- Study material -
---

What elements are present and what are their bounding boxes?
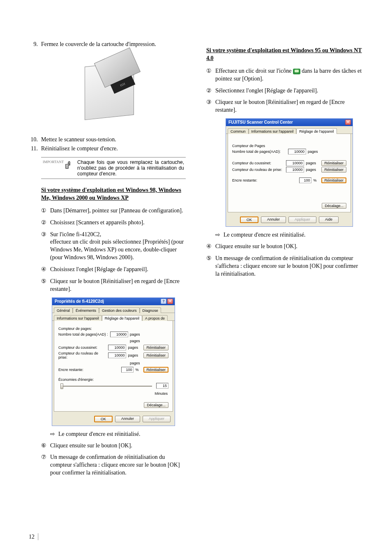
text-pre: Effectuez un clic droit sur l'icône (215, 68, 293, 74)
ok-button[interactable]: OK (240, 216, 258, 223)
circled-marker: ④ (41, 266, 50, 274)
cancel-button[interactable]: Annuler (261, 216, 286, 223)
properties-dialog: Propriétés de fi-4120C2dj ? × Général Év… (52, 297, 175, 426)
circled-step-2: ② Sélectionnez l'onglet [Réglage de l'ap… (206, 87, 363, 95)
win98-steps: ① Dans [Démarrer], pointez sur [Panneau … (29, 207, 186, 293)
reset-pickroller-button[interactable]: Réinitialiser (143, 352, 168, 358)
offset-button[interactable]: Décalage... (144, 402, 168, 408)
circled-marker: ④ (206, 243, 215, 251)
total-pages-value: 10000 (288, 149, 306, 154)
tab-device-settings[interactable]: Réglage de l'appareil (296, 128, 337, 134)
circled-text: Choisissez [Scanners et appareils photo]… (50, 219, 186, 227)
close-window-button[interactable]: × (167, 299, 173, 304)
tab-row-1: Général Événements Gestion des couleurs … (52, 305, 175, 313)
reset-pad-button[interactable]: Réinitialiser (321, 160, 346, 166)
circled-step-1: ① Effectuez un clic droit sur l'icône da… (206, 67, 363, 83)
dialog-bottom-buttons: OK Annuler Appliquer Aide (226, 214, 353, 226)
step-text: Mettez le scanneur sous-tension. (41, 136, 186, 143)
circled-step-7: ⑦ Un message de confirmation de réinitia… (41, 454, 186, 477)
pickroller-value: 10000 (286, 167, 304, 173)
unit-label: pages (306, 168, 320, 172)
reset-pickroller-button[interactable]: Réinitialiser (321, 167, 346, 173)
ordered-steps-continued: 10. Mettez le scanneur sous-tension. 11.… (29, 136, 186, 152)
circled-step-5: ⑤ Un message de confirmation de réinitia… (206, 255, 363, 278)
win98-steps-continued: ⑥ Cliquez ensuite sur le bouton [OK]. ⑦ … (29, 442, 186, 477)
row-label: Compteur du rouleau de prise: (232, 168, 284, 172)
circled-text: Cliquez sur le bouton [Réinitialiser] en… (215, 99, 363, 114)
scanner-illustration: IIII (29, 52, 186, 130)
energy-value: 15 (156, 383, 168, 389)
row-label: Compteur du coussinet: (58, 345, 106, 350)
energy-group-label: Économies d'énergie: (58, 378, 168, 382)
pad-counter-row: Compteur du coussinet: 10000 pages Réini… (58, 345, 168, 350)
tab-common[interactable]: Commun (228, 128, 249, 134)
control-center-dialog-screenshot: FUJITSU Scanner Control Center × Commun … (215, 118, 363, 227)
unit-label: pages (128, 353, 142, 357)
titlebar: Propriétés de fi-4120C2dj ? × (52, 298, 175, 305)
ink-value: 100 (121, 367, 134, 373)
step-number: 10. (29, 136, 41, 143)
help-window-button[interactable]: ? (161, 299, 166, 304)
unit-label: % (135, 368, 142, 372)
tab-device-info[interactable]: Informations sur l'appareil (249, 128, 297, 134)
circled-marker: ⑤ (206, 255, 215, 278)
circled-text: Effectuez un clic droit sur l'icône dans… (215, 67, 363, 83)
row-label: Compteur du coussinet: (232, 161, 284, 165)
row-label: Compteur du rouleau de prise: (58, 351, 106, 359)
page-number-separator: │ (36, 534, 40, 540)
circled-step-1: ① Dans [Démarrer], pointez sur [Panneau … (41, 207, 186, 215)
unit-label: pages (128, 345, 142, 350)
result-arrow-icon: ⇨ (215, 232, 224, 239)
circled-text: Cliquez ensuite sur le bouton [OK]. (50, 442, 186, 450)
circled-step-6: ⑥ Cliquez ensuite sur le bouton [OK]. (41, 442, 186, 450)
apply-button: Appliquer (288, 216, 316, 223)
tab-about[interactable]: A propos de (142, 315, 168, 321)
circled-marker: ① (206, 67, 215, 83)
circled-step-3: ③ Sur l'icône fi-4120C2, effectuez un cl… (41, 231, 186, 262)
tab-device-settings[interactable]: Réglage de l'appareil (102, 315, 142, 321)
pages-counter-group-label: Compteur de pages: (58, 327, 168, 331)
slider-unit: Minutes (58, 391, 168, 396)
cancel-button[interactable]: Annuler (115, 416, 140, 422)
offset-button[interactable]: Décalage... (322, 203, 346, 209)
step-text: Fermez le couvercle de la cartouche d'im… (41, 41, 186, 48)
unit-label: pages (306, 161, 320, 165)
properties-dialog-screenshot: Propriétés de fi-4120C2dj ? × Général Év… (41, 297, 186, 426)
tab-panel: Compteur de Pages Nombre total de pages(… (228, 134, 351, 212)
tab-diagnose[interactable]: Diagnose (140, 307, 161, 313)
unit-label: pages (130, 339, 144, 343)
pad-value: 10000 (108, 345, 126, 350)
dialog-bottom-buttons: OK Annuler Appliquer (52, 413, 175, 426)
row-label: Encre restante: (232, 178, 297, 182)
circled-text: Dans [Démarrer], pointez sur [Panneau de… (50, 207, 186, 215)
row-label: Nombre total de pages(AAD) : (58, 332, 108, 336)
tab-color-mgmt[interactable]: Gestion des couleurs (99, 307, 140, 313)
reset-ink-button[interactable]: Réinitialiser (143, 367, 168, 373)
circled-text: Un message de confirmation de réinitiali… (215, 255, 363, 278)
circled-marker: ② (41, 219, 50, 227)
ink-remaining-row: Encre restante: 100 % Réinitialiser (58, 367, 168, 373)
tab-device-info[interactable]: Informations sur l'appareil (54, 315, 102, 321)
circled-marker: ③ (206, 99, 215, 114)
circled-step-4: ④ Cliquez ensuite sur le bouton [OK]. (206, 243, 363, 251)
win95-steps-continued: ④ Cliquez ensuite sur le bouton [OK]. ⑤ … (206, 243, 363, 278)
page-number-value: 12 (29, 534, 35, 540)
unit-label: pages (130, 361, 144, 365)
tray-scanner-icon (293, 69, 300, 74)
ok-button[interactable]: OK (94, 416, 113, 422)
help-button[interactable]: Aide (319, 216, 339, 223)
tab-row-2: Informations sur l'appareil Réglage de l… (52, 313, 175, 321)
circled-marker: ⑥ (41, 442, 50, 450)
circled-step-3: ③ Cliquez sur le bouton [Réinitialiser] … (206, 99, 363, 114)
tab-general[interactable]: Général (54, 307, 73, 313)
circled-marker: ① (41, 207, 50, 215)
energy-slider[interactable]: 15 (58, 382, 168, 390)
empty-row: pages (58, 338, 168, 344)
os-heading-win98: Si votre système d'exploitation est Wind… (41, 187, 186, 202)
tab-events[interactable]: Événements (73, 307, 99, 313)
circled-text: Un message de confirmation de réinitiali… (50, 454, 186, 477)
reset-ink-button[interactable]: Réinitialiser (321, 177, 346, 183)
tab-panel: Compteur de pages: Nombre total de pages… (54, 321, 173, 412)
close-window-button[interactable]: × (345, 120, 351, 125)
reset-pad-button[interactable]: Réinitialiser (143, 345, 168, 350)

---

- Assignment -
The answer is the listing above repeated verbatim, minus its images.

- Solution for this exercise -
What elements are present and what are their bounding boxes?
text-pre: Effectuez un clic droit sur l'icône (215, 68, 293, 74)
ok-button[interactable]: OK (240, 216, 258, 223)
circled-marker: ④ (41, 266, 50, 274)
cancel-button[interactable]: Annuler (261, 216, 286, 223)
properties-dialog: Propriétés de fi-4120C2dj ? × Général Év… (52, 297, 175, 426)
circled-step-2: ② Sélectionnez l'onglet [Réglage de l'ap… (206, 87, 363, 95)
win98-steps: ① Dans [Démarrer], pointez sur [Panneau … (29, 207, 186, 293)
reset-pickroller-button[interactable]: Réinitialiser (143, 352, 168, 358)
offset-button[interactable]: Décalage... (144, 402, 168, 408)
circled-marker: ④ (206, 243, 215, 251)
total-pages-value: 10000 (288, 149, 306, 154)
tab-device-settings[interactable]: Réglage de l'appareil (296, 128, 337, 134)
circled-text: Choisissez [Scanners et appareils photo]… (50, 219, 186, 227)
close-window-button[interactable]: × (167, 299, 173, 304)
tab-row-1: Général Événements Gestion des couleurs … (52, 305, 175, 313)
reset-pad-button[interactable]: Réinitialiser (321, 160, 346, 166)
circled-step-1: ① Effectuez un clic droit sur l'icône da… (206, 67, 363, 83)
dialog-bottom-buttons: OK Annuler Appliquer Aide (226, 214, 353, 226)
step-text: Mettez le scanneur sous-tension. (41, 136, 186, 143)
circled-step-7: ⑦ Un message de confirmation de réinitia… (41, 454, 186, 477)
pickroller-value: 10000 (286, 167, 304, 173)
unit-label: pages (306, 168, 320, 172)
reset-pickroller-button[interactable]: Réinitialiser (321, 167, 346, 173)
ordered-steps-continued: 10. Mettez le scanneur sous-tension. 11.… (29, 136, 186, 152)
circled-step-5: ⑤ Un message de confirmation de réinitia… (206, 255, 363, 278)
win98-steps-continued: ⑥ Cliquez ensuite sur le bouton [OK]. ⑦ … (29, 442, 186, 477)
row-label: Compteur du rouleau de prise: (232, 168, 284, 172)
circled-text: Cliquez sur le bouton [Réinitialiser] en… (215, 99, 363, 114)
scanner-illustration: IIII (29, 52, 186, 130)
energy-value: 15 (156, 383, 168, 389)
row-label: Compteur du coussinet: (58, 345, 106, 350)
energy-group-label: Économies d'énergie: (58, 378, 168, 382)
pad-counter-row: Compteur du coussinet: 10000 pages Réini… (58, 345, 168, 350)
tab-common[interactable]: Commun (228, 128, 249, 134)
control-center-dialog-screenshot: FUJITSU Scanner Control Center × Commun … (215, 118, 363, 227)
unit-label: pages (128, 353, 142, 357)
titlebar: Propriétés de fi-4120C2dj ? × (52, 298, 175, 305)
ink-value: 100 (121, 367, 134, 373)
step-number: 10. (29, 136, 41, 143)
help-window-button[interactable]: ? (161, 299, 166, 304)
unit-label: % (135, 368, 142, 372)
tab-device-info[interactable]: Informations sur l'appareil (249, 128, 297, 134)
circled-marker: ⑤ (206, 255, 215, 278)
circled-text: Effectuez un clic droit sur l'icône dans… (215, 67, 363, 83)
row-label: Compteur du coussinet: (232, 161, 284, 165)
row-label: Compteur du rouleau de prise: (58, 351, 106, 359)
page-number-separator: │ (36, 534, 40, 540)
circled-step-1: ① Dans [Démarrer], pointez sur [Panneau … (41, 207, 186, 215)
unit-label: pages (128, 345, 142, 350)
result-arrow-icon: ⇨ (215, 232, 224, 239)
circled-text: Cliquez ensuite sur le bouton [OK]. (50, 442, 186, 450)
circled-step-6: ⑥ Cliquez ensuite sur le bouton [OK]. (41, 442, 186, 450)
apply-button: Appliquer (288, 216, 316, 223)
tab-about[interactable]: A propos de (142, 315, 168, 321)
circled-marker: ① (206, 67, 215, 83)
circled-step-3: ③ Sur l'icône fi-4120C2, effectuez un cl… (41, 231, 186, 262)
tab-device-settings[interactable]: Réglage de l'appareil (102, 315, 142, 321)
pages-counter-group-label: Compteur de pages: (58, 327, 168, 331)
slider-unit: Minutes (58, 391, 168, 396)
cancel-button[interactable]: Annuler (115, 416, 140, 422)
offset-button[interactable]: Décalage... (322, 203, 346, 209)
step-text: Fermez le couvercle de la cartouche d'im… (41, 41, 186, 48)
unit-label: pages (306, 161, 320, 165)
properties-dialog-screenshot: Propriétés de fi-4120C2dj ? × Général Év… (41, 297, 186, 426)
tab-panel: Compteur de Pages Nombre total de pages(… (228, 134, 351, 212)
tab-diagnose[interactable]: Diagnose (140, 307, 161, 313)
unit-label: pages (130, 339, 144, 343)
pad-value: 10000 (108, 345, 126, 350)
dialog-bottom-buttons: OK Annuler Appliquer (52, 413, 175, 426)
row-label: Encre restante: (232, 178, 297, 182)
circled-text: Dans [Démarrer], pointez sur [Panneau de… (50, 207, 186, 215)
row-label: Nombre total de pages(AAD) : (58, 332, 108, 336)
tab-color-mgmt[interactable]: Gestion des couleurs (99, 307, 140, 313)
reset-ink-button[interactable]: Réinitialiser (143, 367, 168, 373)
circled-text: Un message de confirmation de réinitiali… (215, 255, 363, 278)
circled-marker: ② (41, 219, 50, 227)
ink-remaining-row: Encre restante: 100 % Réinitialiser (58, 367, 168, 373)
tab-device-info[interactable]: Informations sur l'appareil (54, 315, 102, 321)
circled-marker: ③ (206, 99, 215, 114)
circled-step-4: ④ Cliquez ensuite sur le bouton [OK]. (206, 243, 363, 251)
win95-steps-continued: ④ Cliquez ensuite sur le bouton [OK]. ⑤ … (206, 243, 363, 278)
page-number-value: 12 (29, 534, 35, 540)
unit-label: pages (130, 361, 144, 365)
tray-scanner-icon (293, 69, 300, 74)
ok-button[interactable]: OK (94, 416, 113, 422)
help-button[interactable]: Aide (319, 216, 339, 223)
tab-row-2: Informations sur l'appareil Réglage de l… (52, 313, 175, 321)
circled-marker: ⑥ (41, 442, 50, 450)
circled-step-3: ③ Cliquez sur le bouton [Réinitialiser] … (206, 99, 363, 114)
tab-general[interactable]: Général (54, 307, 73, 313)
circled-marker: ① (41, 207, 50, 215)
energy-slider[interactable]: 15 (58, 382, 168, 390)
empty-row: pages (58, 338, 168, 344)
os-heading-win98: Si votre système d'exploitation est Wind… (41, 187, 186, 202)
tab-events[interactable]: Événements (73, 307, 99, 313)
circled-text: Un message de confirmation de réinitiali… (50, 454, 186, 477)
reset-ink-button[interactable]: Réinitialiser (321, 177, 346, 183)
tab-panel: Compteur de pages: Nombre total de pages… (54, 321, 173, 412)
close-window-button[interactable]: × (345, 120, 351, 125)
reset-pad-button[interactable]: Réinitialiser (143, 345, 168, 350)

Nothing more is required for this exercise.